Brief: Reproduce exactly the lines from the start of the records through the line containing "と法定代理人の2人で来庁していただく必要があります。（法定代理", both included. Leave the pictures out.

■ ■ ■ ■ ■ ■ ■

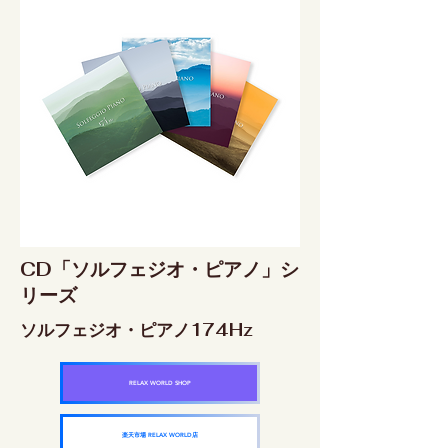
CD「ソルフェジオ・ピアノ」シ
リーズ
ソルフェジオ・ピアノ174Hz
RELAX WORLD SHOP
楽天市場 RELAX WORLD店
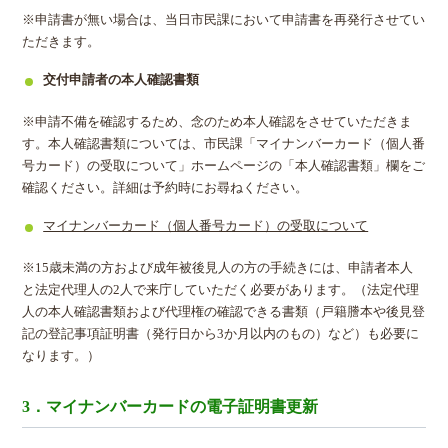
※申請書が無い場合は、当日市民課において申請書を再発行させてい
ただきます。
交付申請者の本人確認書類
※申請不備を確認するため、念のため本人確認をさせていただきま
す。本人確認書類については、市民課「マイナンバーカード（個人番
号カード）の受取について」ホームページの「本人確認書類」欄をご
確認ください。詳細は予約時にお尋ねください。
マイナンバーカード（個人番号カード）の受取について
※15歳未満の方および成年被後見人の方の手続きには、申請者本人
と法定代理人の2人で来庁していただく必要があります。（法定代理
人の本人確認書類および代理権の確認できる書類（戸籍謄本や後見登
記の登記事項証明書（発行日から3か月以内のもの）など）も必要に
なります。）
3．マイナンバーカードの電子証明書更新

■ ■ ■ ■ ■ ■ ■

Task result:
CD「ソルフェジオ・ピアノ」シ
リーズ
ソルフェジオ・ピアノ174Hz
RELAX WORLD SHOP
楽天市場 RELAX WORLD店
※申請書が無い場合は、当日市民課において申請書を再発行させてい
ただきます。
交付申請者の本人確認書類
※申請不備を確認するため、念のため本人確認をさせていただきま
す。本人確認書類については、市民課「マイナンバーカード（個人番
号カード）の受取について」ホームページの「本人確認書類」欄をご
確認ください。詳細は予約時にお尋ねください。
マイナンバーカード（個人番号カード）の受取について
※15歳未満の方および成年被後見人の方の手続きには、申請者本人
と法定代理人の2人で来庁していただく必要があります。（法定代理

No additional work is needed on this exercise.